Depp filed a $50 million defamation case against his ex-wife Amber Heard in 2019, alleging that a 2018 op-ed she wrote for the Washington Post, in which she referred to herself as a “public figure representing domestic abuse” but did not mention Depp by name, harmed his reputation and career. Heard countersued for $100 million after Depp’s lawyer called her allegations a “hoax.”
What led up to this
Throughout the trial, Depp and Heard presented their own versions of several shocking instances of alleged abuse. In his testimony, Depp accused Heard of leaving human feces on his bed and severing his finger by throwing a vodka bottle at him, and attempted to explain audio recordings and text messages that detailed abuse against Heard.
On the stand, Heard alleged that Depp abused her physically during their relationship, describing multiple instances of alleged violence. She detailed an altercation in which she hit Depp, claiming it was in defense of her sister, Whitney Henriquez, who interfered during an argument. “I just, in my head, instantly think of Kate Moss and stairs, and I swung at him,” Heard said.
Moss later testified that Depp never pushed her down the stairs. The trial also included testimonies from an array of witnesses that included the chief operating officer and general counsel of the ACLU, Terence Dougherty—who walked the jury through the organization’s involvement with Heard’s op-ed and detailed the timeline of Heard’s pledged donations to the organization—and the manager of Depp’s Bahamas Islands estate, who described arguments between the couple.
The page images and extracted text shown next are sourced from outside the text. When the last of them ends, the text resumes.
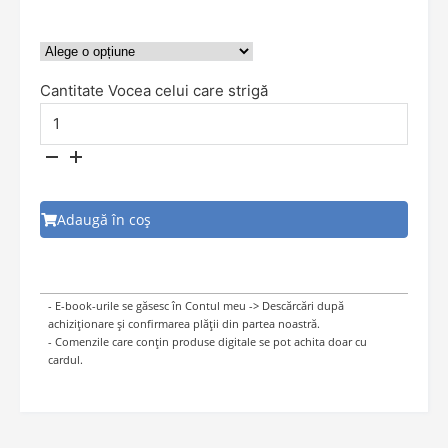
Cantitate Vocea celui care strigă
Adaugă în coș
- E-book-urile se găsesc în Contul meu -> Descărcări după
achiziționare și confirmarea plății din partea noastră.
- Comenzile care conțin produse digitale se pot achita doar cu
cardul.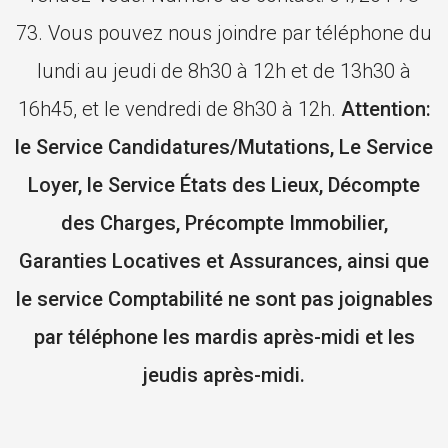
73. Vous pouvez nous joindre par téléphone du
lundi au jeudi de 8h30 à 12h et de 13h30 à
16h45, et le vendredi de 8h30 à 12h.
Attention:
le Service Candidatures/Mutations, Le Service
Loyer, le Service États des Lieux, Décompte
des Charges, Précompte Immobilier,
Garanties Locatives et Assurances, ainsi que
le service Comptabilité ne sont pas joignables
par téléphone les mardis après-midi et les
jeudis après-midi.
The case is Depp’s second defamation lawsuit involving his relationship with Heard. In 2020, Depp lost a libel case against the U.K. tabloid, The Sun, after he sued its publisher over a 2018 headline that referred to him as a “wife-beater.” After hearing from a range of witnesses, the presiding judge ruled that 12 of the 14 instances of abuse by Depp had occurred—and that The Sun’s article was “substantially true.”
What happens next
In a statement posted shortly after the verdict was announced, Heard expressed her disappointment in the verdict. “I’m heartbroken that the mountain of evidence still was not enough to stand up to the disproportionate power, influence, and sway of my ex-husband,” she said.